Shift 2D Grid
Given a 2D grid of size m x n and an integer k. You need to shift the grid k times.
In one shift operation:
Element at grid[i][j] moves to grid[i][j + 1].
Element at grid[i][n - 1] moves to grid[i + 1][0].
Element at grid[m - 1][n - 1] moves to grid[0][0].

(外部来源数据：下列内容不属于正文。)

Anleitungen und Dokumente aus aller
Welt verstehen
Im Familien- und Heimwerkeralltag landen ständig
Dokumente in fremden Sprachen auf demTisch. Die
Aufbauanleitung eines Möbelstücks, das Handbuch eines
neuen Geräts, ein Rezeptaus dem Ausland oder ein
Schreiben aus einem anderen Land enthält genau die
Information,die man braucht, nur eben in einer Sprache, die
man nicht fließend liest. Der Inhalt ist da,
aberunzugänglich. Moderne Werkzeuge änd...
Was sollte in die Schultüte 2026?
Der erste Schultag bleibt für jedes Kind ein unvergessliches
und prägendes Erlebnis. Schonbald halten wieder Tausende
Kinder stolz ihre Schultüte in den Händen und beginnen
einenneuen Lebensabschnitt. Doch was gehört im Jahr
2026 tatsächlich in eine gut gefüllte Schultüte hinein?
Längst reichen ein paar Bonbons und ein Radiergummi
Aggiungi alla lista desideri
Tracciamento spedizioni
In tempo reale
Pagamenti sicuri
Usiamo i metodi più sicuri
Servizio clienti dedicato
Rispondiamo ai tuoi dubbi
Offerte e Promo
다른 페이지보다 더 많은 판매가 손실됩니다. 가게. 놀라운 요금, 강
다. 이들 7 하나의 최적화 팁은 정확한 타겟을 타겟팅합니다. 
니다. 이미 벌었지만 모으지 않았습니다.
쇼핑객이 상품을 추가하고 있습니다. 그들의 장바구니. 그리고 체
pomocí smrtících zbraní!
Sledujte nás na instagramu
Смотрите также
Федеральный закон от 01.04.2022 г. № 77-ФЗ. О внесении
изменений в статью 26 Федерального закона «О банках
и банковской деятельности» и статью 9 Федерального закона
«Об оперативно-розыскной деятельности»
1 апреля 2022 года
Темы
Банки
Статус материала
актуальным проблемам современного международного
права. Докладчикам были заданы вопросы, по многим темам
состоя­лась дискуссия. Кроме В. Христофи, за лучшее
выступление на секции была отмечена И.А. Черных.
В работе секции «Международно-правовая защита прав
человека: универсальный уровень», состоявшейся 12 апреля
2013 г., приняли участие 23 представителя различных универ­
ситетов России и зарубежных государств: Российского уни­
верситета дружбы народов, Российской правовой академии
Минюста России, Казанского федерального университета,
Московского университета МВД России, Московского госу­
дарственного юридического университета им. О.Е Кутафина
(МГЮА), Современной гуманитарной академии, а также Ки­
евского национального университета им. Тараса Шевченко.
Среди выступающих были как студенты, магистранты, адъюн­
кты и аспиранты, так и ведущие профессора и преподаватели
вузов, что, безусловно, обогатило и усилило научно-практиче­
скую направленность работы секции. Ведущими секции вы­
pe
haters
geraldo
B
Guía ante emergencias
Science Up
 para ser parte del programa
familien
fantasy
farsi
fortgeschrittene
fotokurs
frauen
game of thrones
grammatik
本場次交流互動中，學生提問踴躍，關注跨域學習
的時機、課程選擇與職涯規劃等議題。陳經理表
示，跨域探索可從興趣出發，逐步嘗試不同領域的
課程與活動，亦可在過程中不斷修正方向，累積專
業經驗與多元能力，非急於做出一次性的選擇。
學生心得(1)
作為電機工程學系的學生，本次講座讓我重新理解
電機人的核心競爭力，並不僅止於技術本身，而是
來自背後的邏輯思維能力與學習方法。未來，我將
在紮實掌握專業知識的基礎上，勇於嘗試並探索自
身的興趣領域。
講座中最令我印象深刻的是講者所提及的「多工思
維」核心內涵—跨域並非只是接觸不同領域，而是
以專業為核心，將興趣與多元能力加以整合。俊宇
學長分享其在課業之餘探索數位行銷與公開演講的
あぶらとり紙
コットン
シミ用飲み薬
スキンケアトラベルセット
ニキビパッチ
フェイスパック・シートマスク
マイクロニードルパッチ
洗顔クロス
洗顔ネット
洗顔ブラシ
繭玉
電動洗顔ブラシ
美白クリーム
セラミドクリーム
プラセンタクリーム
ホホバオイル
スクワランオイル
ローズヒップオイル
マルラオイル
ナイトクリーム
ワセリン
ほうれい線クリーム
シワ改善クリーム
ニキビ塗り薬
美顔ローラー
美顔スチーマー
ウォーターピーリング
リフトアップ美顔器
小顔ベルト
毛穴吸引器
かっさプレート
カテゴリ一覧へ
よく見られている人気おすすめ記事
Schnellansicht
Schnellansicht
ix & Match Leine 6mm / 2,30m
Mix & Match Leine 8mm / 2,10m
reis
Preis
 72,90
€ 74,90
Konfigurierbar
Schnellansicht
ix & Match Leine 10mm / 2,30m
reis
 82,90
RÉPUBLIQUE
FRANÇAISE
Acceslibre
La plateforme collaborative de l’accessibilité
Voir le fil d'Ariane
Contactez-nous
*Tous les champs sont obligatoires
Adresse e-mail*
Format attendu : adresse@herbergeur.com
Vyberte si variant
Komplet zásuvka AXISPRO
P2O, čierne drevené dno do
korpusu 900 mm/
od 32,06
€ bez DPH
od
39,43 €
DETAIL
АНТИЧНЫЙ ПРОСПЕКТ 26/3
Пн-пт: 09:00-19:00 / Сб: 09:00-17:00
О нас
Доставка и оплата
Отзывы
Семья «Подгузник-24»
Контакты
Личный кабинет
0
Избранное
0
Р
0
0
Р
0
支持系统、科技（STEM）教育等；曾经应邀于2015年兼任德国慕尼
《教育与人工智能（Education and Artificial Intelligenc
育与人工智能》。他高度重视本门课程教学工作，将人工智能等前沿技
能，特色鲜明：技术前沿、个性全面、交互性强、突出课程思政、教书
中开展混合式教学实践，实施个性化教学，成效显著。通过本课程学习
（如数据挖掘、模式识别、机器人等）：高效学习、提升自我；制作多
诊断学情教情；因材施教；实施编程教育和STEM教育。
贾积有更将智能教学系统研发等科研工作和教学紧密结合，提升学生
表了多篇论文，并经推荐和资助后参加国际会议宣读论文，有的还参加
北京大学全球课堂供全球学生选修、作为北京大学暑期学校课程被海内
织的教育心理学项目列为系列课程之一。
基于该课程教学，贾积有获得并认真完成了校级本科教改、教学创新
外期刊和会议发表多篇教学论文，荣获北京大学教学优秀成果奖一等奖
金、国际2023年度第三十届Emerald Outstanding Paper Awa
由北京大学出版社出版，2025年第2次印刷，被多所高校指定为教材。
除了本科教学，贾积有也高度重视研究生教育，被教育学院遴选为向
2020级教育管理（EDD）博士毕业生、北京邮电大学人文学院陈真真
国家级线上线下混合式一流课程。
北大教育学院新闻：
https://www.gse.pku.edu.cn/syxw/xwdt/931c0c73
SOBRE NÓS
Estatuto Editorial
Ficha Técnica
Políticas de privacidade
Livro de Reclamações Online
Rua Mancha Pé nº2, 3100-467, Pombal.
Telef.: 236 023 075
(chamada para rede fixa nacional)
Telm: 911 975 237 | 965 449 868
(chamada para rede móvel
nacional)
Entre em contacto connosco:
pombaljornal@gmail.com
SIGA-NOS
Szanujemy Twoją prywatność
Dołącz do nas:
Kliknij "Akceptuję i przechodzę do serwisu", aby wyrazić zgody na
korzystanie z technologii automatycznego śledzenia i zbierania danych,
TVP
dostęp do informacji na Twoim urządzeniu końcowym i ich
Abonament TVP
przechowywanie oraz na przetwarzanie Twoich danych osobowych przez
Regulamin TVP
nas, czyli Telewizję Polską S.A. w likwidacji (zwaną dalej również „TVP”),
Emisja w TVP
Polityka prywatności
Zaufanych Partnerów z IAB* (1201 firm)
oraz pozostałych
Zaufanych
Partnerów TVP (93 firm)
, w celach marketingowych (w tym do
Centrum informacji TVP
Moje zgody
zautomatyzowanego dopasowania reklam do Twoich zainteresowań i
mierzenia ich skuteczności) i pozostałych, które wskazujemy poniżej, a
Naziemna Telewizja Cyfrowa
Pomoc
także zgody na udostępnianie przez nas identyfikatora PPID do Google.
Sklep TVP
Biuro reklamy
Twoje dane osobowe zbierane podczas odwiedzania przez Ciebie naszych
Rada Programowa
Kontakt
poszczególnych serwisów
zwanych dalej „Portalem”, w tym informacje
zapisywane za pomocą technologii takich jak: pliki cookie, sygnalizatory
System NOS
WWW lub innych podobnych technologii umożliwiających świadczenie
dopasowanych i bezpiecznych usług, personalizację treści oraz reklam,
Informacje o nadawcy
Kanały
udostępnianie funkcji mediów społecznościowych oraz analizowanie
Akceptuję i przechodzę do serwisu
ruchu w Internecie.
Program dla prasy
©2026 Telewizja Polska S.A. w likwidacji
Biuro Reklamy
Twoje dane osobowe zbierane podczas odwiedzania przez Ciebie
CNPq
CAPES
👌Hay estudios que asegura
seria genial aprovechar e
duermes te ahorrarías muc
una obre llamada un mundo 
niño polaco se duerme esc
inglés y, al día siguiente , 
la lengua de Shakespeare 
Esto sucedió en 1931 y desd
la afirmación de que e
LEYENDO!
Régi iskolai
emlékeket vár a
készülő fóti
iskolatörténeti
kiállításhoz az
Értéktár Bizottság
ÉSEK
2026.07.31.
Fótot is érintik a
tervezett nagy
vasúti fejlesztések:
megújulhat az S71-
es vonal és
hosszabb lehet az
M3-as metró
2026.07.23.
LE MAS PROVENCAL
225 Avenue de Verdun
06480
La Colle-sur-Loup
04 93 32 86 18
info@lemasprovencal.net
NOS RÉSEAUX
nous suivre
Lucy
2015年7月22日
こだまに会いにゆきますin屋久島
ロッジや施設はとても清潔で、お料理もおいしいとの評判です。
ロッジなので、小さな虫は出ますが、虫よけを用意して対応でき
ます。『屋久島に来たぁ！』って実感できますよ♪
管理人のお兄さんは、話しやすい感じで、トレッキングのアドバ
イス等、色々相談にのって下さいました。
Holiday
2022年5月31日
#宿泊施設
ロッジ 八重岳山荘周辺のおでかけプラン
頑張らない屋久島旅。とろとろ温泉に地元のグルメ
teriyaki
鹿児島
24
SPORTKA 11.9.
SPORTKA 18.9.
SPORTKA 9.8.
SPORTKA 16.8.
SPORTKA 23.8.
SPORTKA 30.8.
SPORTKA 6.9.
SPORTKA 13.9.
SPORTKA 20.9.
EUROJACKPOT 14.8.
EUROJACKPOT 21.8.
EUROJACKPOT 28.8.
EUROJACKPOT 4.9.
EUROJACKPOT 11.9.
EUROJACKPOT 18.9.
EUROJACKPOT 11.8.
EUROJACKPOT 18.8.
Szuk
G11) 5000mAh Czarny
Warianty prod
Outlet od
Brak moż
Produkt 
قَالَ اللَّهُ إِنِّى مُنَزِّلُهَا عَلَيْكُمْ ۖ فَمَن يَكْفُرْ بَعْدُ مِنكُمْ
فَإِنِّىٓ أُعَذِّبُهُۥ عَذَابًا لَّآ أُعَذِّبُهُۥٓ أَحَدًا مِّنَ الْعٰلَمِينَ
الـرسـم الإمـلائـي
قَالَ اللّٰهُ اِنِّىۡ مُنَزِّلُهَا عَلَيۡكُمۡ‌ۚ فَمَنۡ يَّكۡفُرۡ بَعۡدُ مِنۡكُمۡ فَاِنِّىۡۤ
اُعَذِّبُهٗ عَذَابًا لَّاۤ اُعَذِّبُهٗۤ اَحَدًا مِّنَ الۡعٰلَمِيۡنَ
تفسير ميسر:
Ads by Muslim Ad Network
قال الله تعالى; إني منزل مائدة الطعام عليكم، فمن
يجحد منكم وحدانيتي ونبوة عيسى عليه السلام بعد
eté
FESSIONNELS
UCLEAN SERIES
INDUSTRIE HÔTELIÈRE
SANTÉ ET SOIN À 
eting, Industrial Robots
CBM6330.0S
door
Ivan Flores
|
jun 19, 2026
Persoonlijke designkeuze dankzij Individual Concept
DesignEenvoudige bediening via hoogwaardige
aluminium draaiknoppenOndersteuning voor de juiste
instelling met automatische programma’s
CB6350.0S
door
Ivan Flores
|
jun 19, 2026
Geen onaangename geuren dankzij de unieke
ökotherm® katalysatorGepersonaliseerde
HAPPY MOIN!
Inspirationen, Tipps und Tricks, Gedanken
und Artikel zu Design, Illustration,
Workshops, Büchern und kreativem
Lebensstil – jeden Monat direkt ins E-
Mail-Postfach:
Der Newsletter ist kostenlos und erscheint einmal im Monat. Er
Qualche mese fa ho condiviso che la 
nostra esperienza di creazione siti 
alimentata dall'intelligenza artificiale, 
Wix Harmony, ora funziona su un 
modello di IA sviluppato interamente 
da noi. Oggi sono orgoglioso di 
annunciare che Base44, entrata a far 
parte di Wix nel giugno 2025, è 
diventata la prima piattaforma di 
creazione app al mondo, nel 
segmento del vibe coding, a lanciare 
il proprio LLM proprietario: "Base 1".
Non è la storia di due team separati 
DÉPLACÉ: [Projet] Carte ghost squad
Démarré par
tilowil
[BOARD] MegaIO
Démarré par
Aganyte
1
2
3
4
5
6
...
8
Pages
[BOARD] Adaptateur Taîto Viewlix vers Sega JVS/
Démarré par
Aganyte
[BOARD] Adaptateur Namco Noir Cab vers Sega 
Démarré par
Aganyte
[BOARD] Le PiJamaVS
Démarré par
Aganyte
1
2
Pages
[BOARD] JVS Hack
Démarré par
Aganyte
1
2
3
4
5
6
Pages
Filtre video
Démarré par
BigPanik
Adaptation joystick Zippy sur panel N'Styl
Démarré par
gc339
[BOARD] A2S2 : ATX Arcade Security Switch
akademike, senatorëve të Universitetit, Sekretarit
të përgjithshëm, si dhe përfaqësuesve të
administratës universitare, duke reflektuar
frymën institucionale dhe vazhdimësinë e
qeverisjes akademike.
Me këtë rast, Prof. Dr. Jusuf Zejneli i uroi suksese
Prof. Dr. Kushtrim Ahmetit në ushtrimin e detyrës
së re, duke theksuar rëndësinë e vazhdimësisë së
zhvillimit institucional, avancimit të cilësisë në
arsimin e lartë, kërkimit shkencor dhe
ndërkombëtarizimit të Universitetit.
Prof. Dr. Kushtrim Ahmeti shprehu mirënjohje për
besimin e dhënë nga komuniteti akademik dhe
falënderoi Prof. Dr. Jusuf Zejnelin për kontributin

Return the 2D grid after applying shift operation k times.
Example 1:
Input: grid = [[1,2,3],[4,5,6],[7,8,9]], k = 1
Output: [[9,1,2],[3,4,5],[6,7,8]]
Example 2:
Input: grid = [[3,8,1,9],[19,7,2,5],[4,6,11,10],[12,0,21,13]], k = 4
Output: [[12,0,21,13],[3,8,1,9],[19,7,2,5],[4,6,11,10]]
Example 3:
Input: grid = [[1,2,3],[4,5,6],[7,8,9]], k = 9
Output: [[1,2,3],[4,5,6],[7,8,9]]
Constraints:
m == grid.length
n == grid[i].length
1 <= m <= 50
1 <= n <= 50
-1000 <= grid[i][j] <= 1000
0 <= k <= 100
思路一:新建一个数组,长度 = 原长度 + 移位长度,二维数组的值依次赋给这个一维数组,最后求解即可。移位长度 = 给定的 k 次数 % 数组的列。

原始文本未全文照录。